Collected data:
▬▬▬▬▬▬

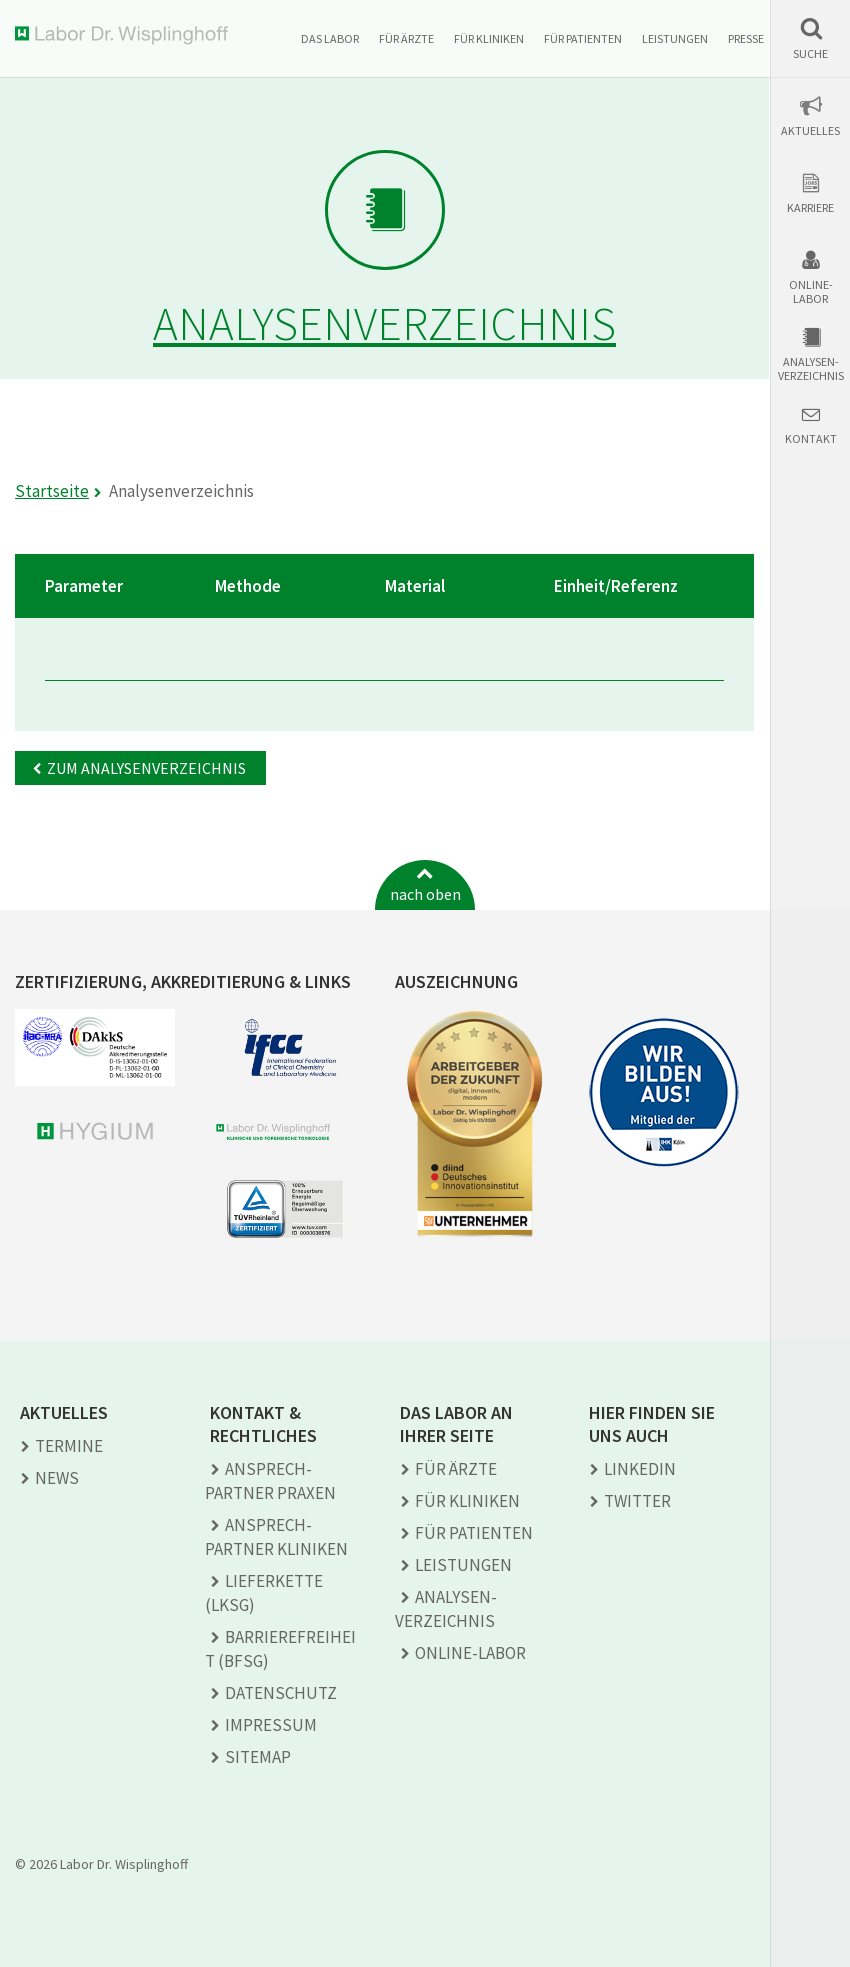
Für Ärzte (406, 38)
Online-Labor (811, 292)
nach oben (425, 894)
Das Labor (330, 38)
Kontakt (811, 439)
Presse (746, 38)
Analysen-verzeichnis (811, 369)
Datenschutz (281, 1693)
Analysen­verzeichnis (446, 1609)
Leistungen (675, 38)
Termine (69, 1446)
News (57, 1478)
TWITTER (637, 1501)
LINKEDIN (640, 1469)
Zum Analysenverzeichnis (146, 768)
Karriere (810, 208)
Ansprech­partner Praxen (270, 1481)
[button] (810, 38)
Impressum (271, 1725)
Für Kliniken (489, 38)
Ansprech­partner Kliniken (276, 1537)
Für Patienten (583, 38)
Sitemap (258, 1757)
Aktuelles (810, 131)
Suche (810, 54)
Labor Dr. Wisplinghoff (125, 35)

▬▬▬▬▬▬

Work through the data and count each line holding the string "Labor". Give only that count.

● **TASK OUTPUT**: 3